On 2010-11-08, at 9:01 AM, Mircea Markus wrote:
>>
>
> Shouldn't you count down after receivers have applied the state, and have then
ack'd that this state has been applied? Rather than when the state has been picked
up?
>
>> State provider awaits on a latch for a
>> given view id and a timeout. When await returns it drains the tx log.
>
> Rather than a countdown latch, wouldn't you rather maintain a synchronized set or
something with the addresses of the recipients, and you only proceed when this set is
empty? Tighter control rather than a simple countdown.
>
> Also, how do you plan on dealing with exceptional circumstances, e.g., a receiver
node crashing before sending this ack? Would that not block the entire rehash process?
Or would the node crashing cause a new view change, which will abort the LeaveTask
(interrupt) and cause it to start all over again?
+1 that's something we should be prepared for.

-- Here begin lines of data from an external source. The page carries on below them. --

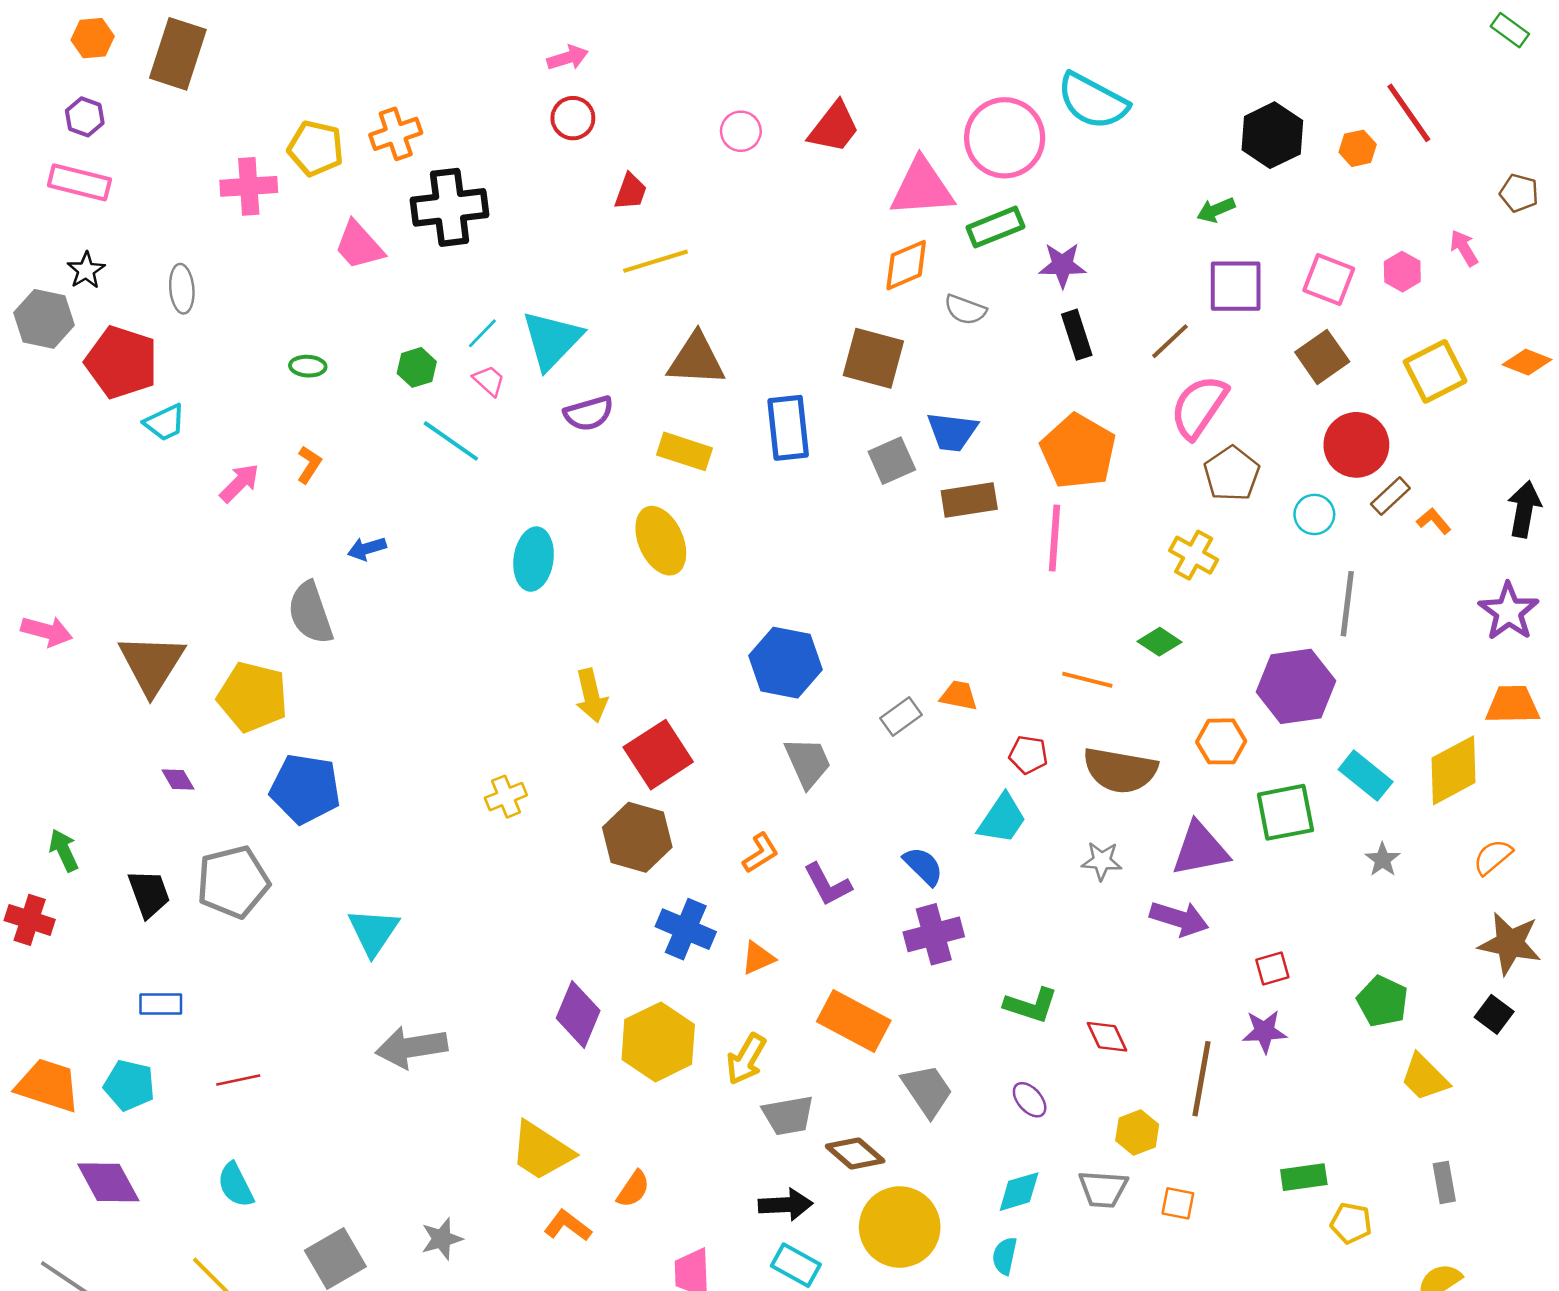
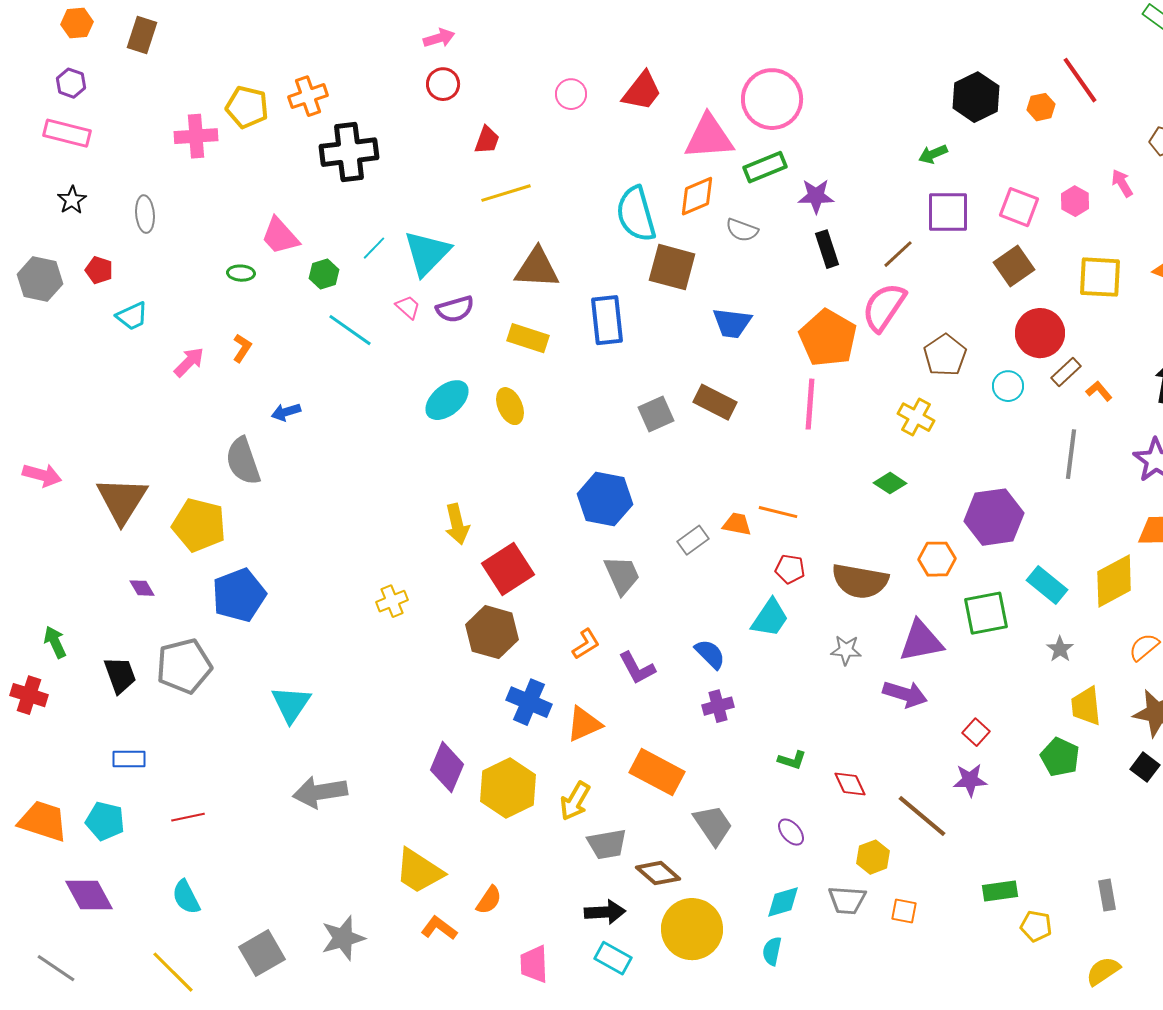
brown rectangle: (178, 54) -> (142, 35), size x0.7
cyan semicircle: (1093, 101) -> (636, 214), moved, turned 46
pink trapezoid: (359, 245) -> (280, 236), moved
gray hexagon: (44, 319) -> (40, 279), moved
red pentagon: (121, 362) -> (99, 270), size x0.5
yellow square: (1435, 371) -> (1100, 277), turned 30
pink trapezoid: (489, 381) -> (408, 307), moved
pink semicircle: (1199, 407) -> (884, 307), moved
gray square: (892, 461) -> (656, 414), moved
brown rectangle: (969, 500) -> (715, 402), moved, turned 36
yellow ellipse: (661, 541) -> (510, 406), size x0.7
cyan ellipse: (534, 559) -> (447, 400), moved, turned 42
gray line: (1347, 604) -> (1071, 454), moved
orange line: (1087, 680) -> (778, 512), moved
blue pentagon: (305, 789) -> (239, 595), turned -30
purple cross: (934, 934) -> (718, 706), size x0.7
orange triangle: (758, 958) -> (584, 724), size x1.4
red square: (1272, 968) -> (976, 732), turned -32
green L-shape: (1031, 1005) -> (792, 760), size x0.7
yellow trapezoid: (1425, 1077) -> (1086, 706), moved, turned 39
brown line: (1201, 1079) -> (922, 816), turned -60
gray star: (442, 1239) -> (343, 938), size x1.4

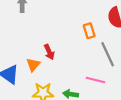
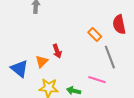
orange rectangle: (89, 31) -> (95, 35), turned -32

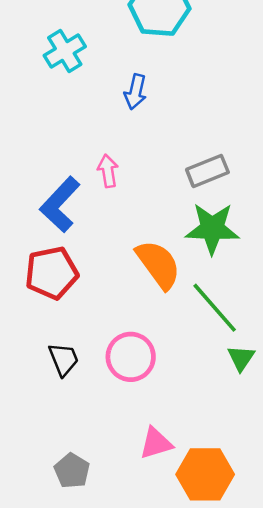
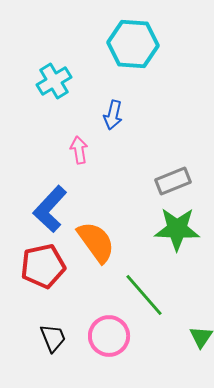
pink arrow: (108, 171) -> (79, 150), moved
orange semicircle: (158, 264) -> (96, 242), moved
green line: (215, 308) -> (144, 295), moved

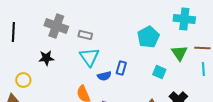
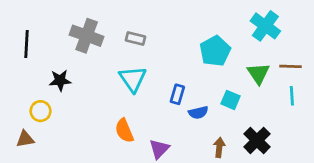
cyan cross: (184, 19) -> (265, 26), turned 30
gray rectangle: (85, 35) -> (135, 38), moved
black star: (46, 58) -> (60, 80), moved
blue semicircle: (104, 76) -> (198, 112), moved

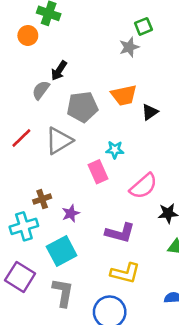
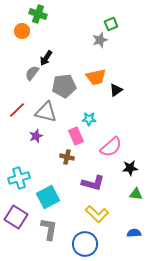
gray triangle: (59, 141) -> (46, 112), turned 45
brown cross: (42, 199) -> (67, 157), moved, turned 32
purple star: (71, 213) -> (36, 136), moved
yellow L-shape: (125, 273) -> (97, 214), turned 30

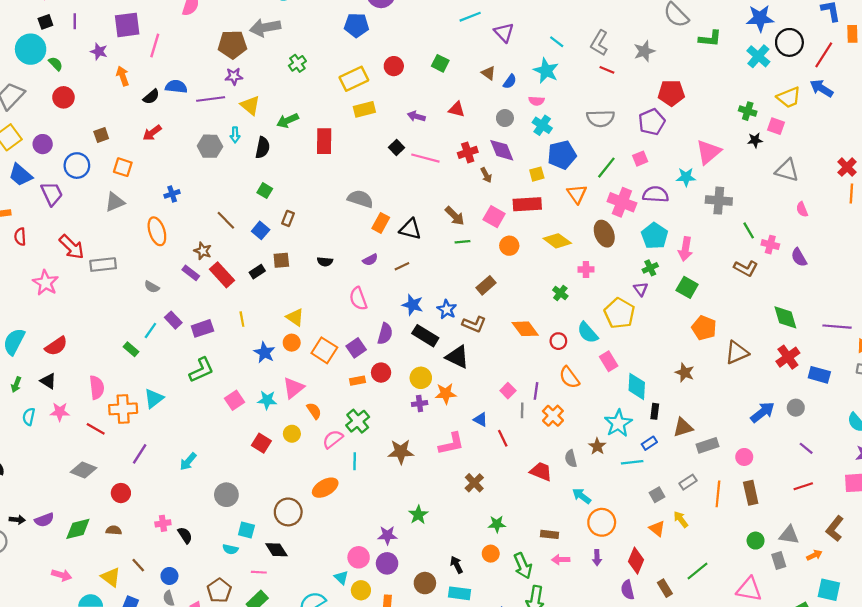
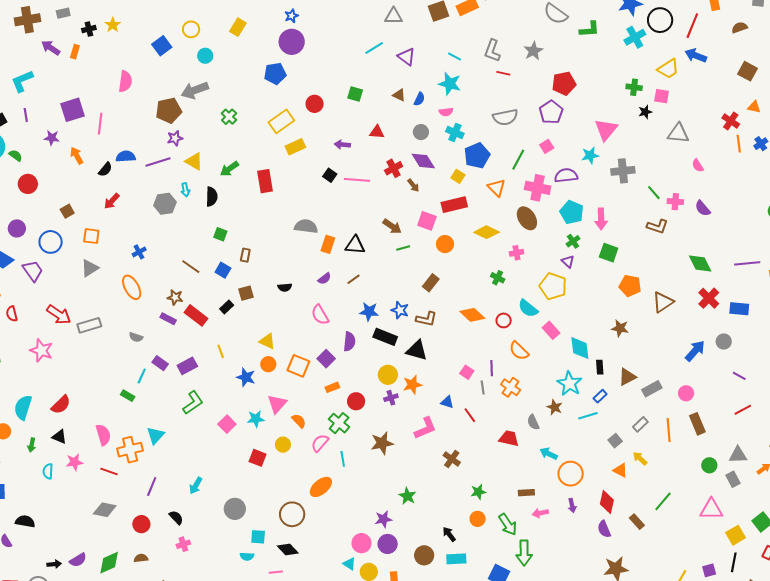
cyan cross: (758, 56) -> (635, 37), turned 30
yellow square: (537, 174) -> (458, 176), turned -32
red circle: (381, 373) -> (356, 401), moved
black semicircle: (185, 535) -> (176, 518), moved

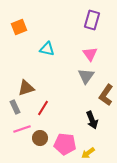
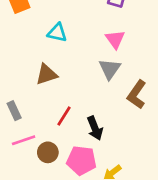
brown triangle: (26, 88) -> (46, 74), moved
red line: (43, 108) -> (64, 116), moved
black arrow: (92, 120) -> (95, 128), moved

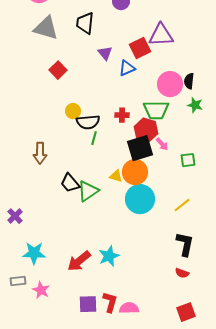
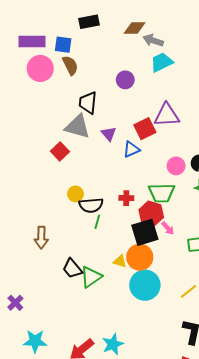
gray triangle: (46, 28) -> (78, 127), moved
pink circle: (170, 84) -> (176, 166), size x0.7

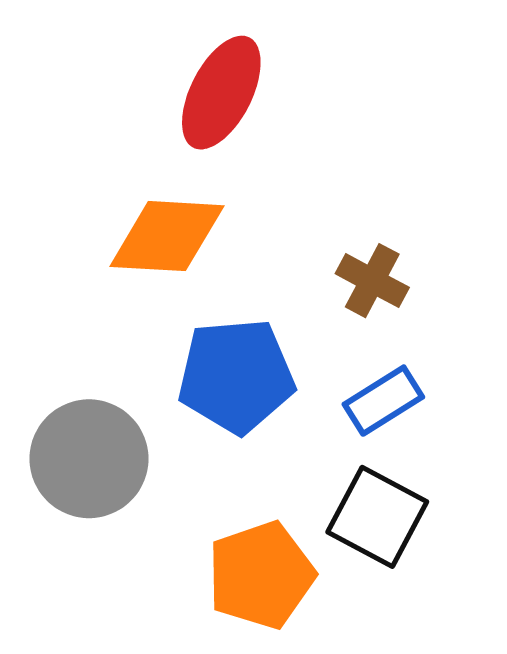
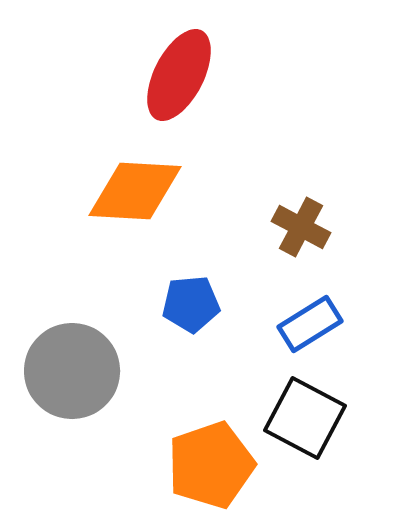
blue pentagon: (236, 376) -> (191, 304), size x0.6

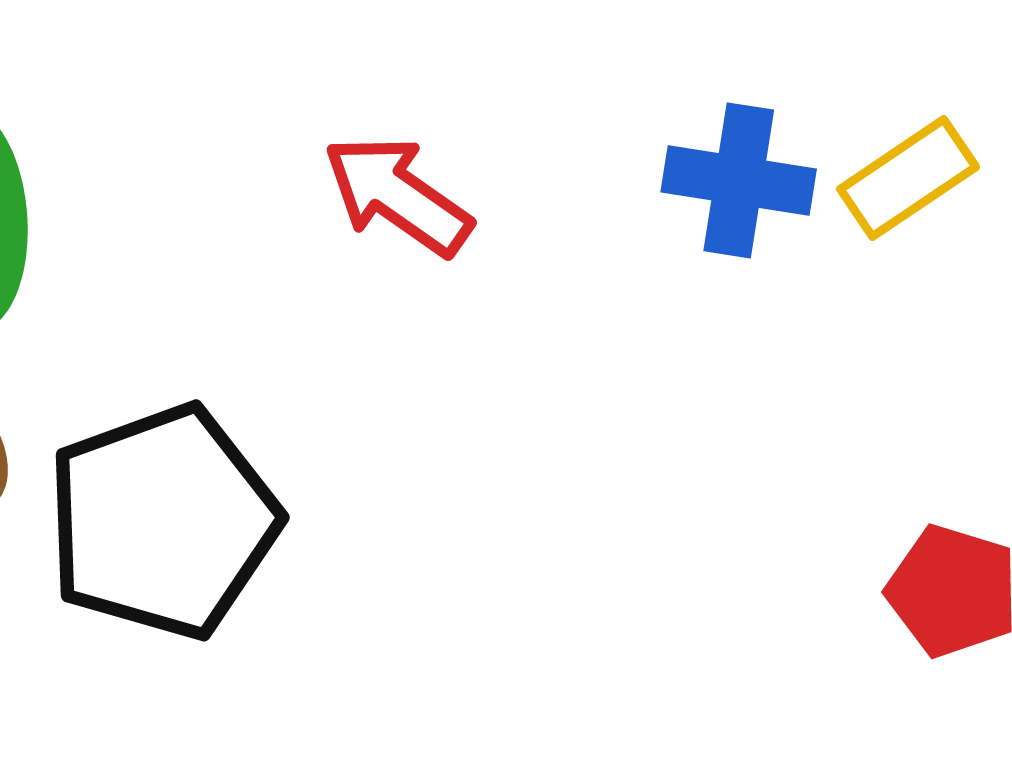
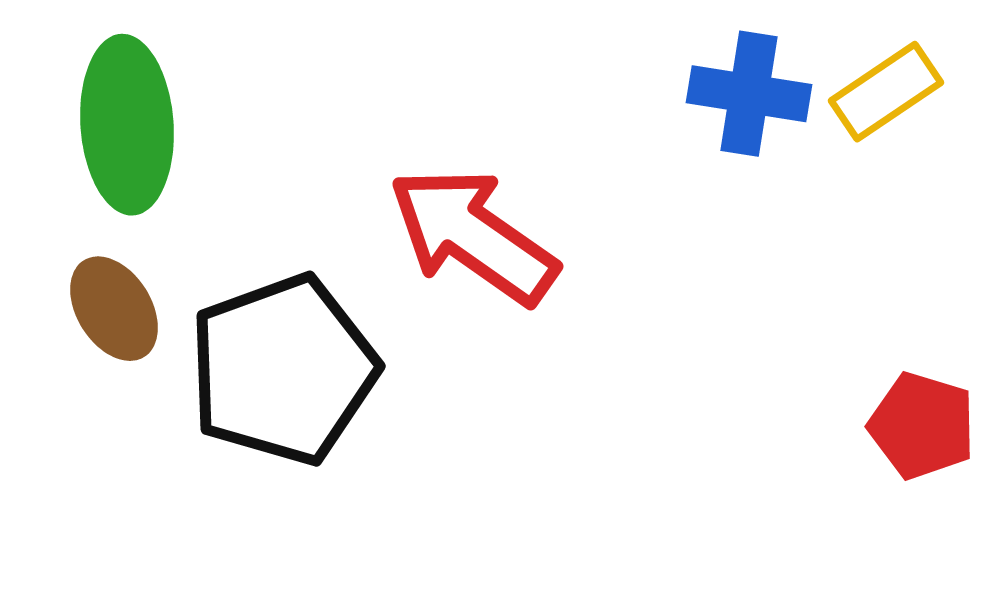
red arrow: (398, 195) -> (473, 236), moved, size x1.4

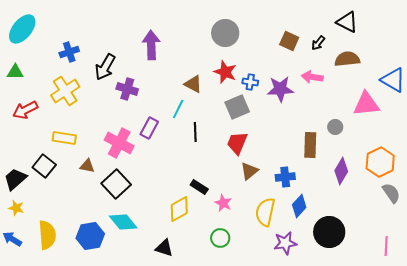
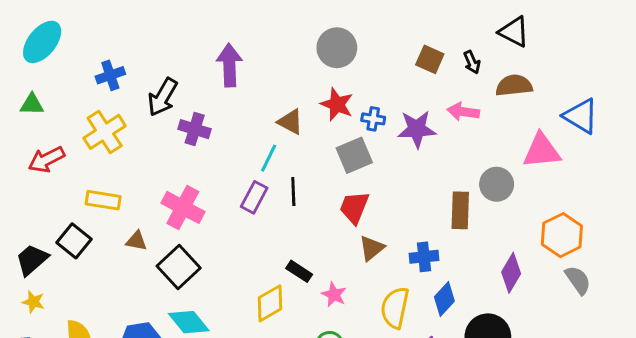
black arrow: (318, 43) -> (472, 62), turned -63
gray circle: (335, 127) -> (497, 184), size x1.5
purple rectangle: (149, 128) -> (254, 197), moved
purple diamond: (341, 171) -> (511, 273), moved

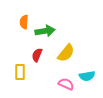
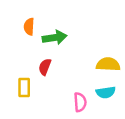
yellow semicircle: (66, 53) -> (108, 64), moved, turned -126
pink semicircle: (66, 84) -> (80, 102), turned 63

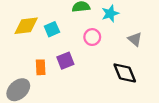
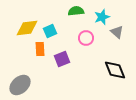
gray triangle: (135, 39) -> (117, 32), moved
orange rectangle: (41, 67) -> (40, 49), moved

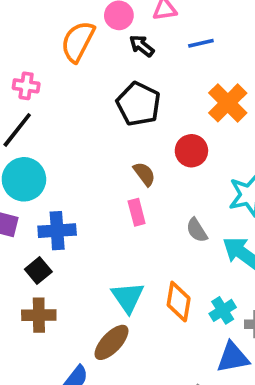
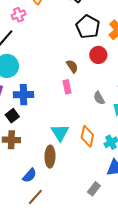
pink cross: (26, 86) -> (19, 15), moved, turned -32
black pentagon: (138, 104) -> (88, 27), moved
brown ellipse: (112, 342) -> (50, 157), turned -45

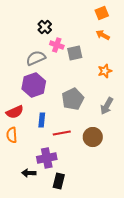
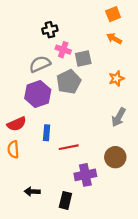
black cross: (45, 27) -> (50, 30), turned 32
gray pentagon: (73, 99) -> (69, 82), moved
brown circle: (93, 137) -> (115, 157), moved
purple cross: (47, 158) -> (85, 175), moved

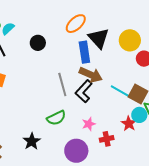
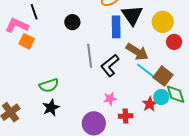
black circle: (38, 43) -> (72, 22), moved
brown arrow: (91, 75) -> (137, 52), moved
green semicircle: (56, 118) -> (49, 85), moved

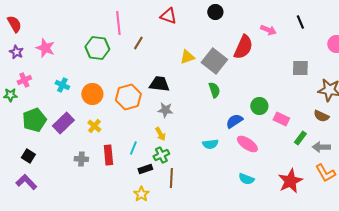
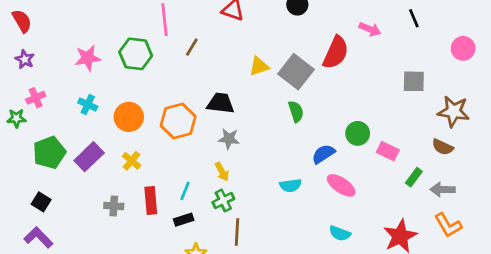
pink star: (45, 48) -> (88, 58), moved, turned -30
black rectangle: (145, 169) -> (184, 220), moved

That makes me think about an more interesting problem as well: what happens when a node
crashes in the middle of tx log draining? Not sure the tx log can revert itself to the
initial state, can it? Again something we should look into.
Ok, both of you convinced me. I have a working solution for ISPN-731. There are so many if
scenarios with rehashing that they should be dealt with separately and thoroughly. What do
you say I amend ISPN-493 with your comments above and we make the fix version 4.2 CR2 as
well?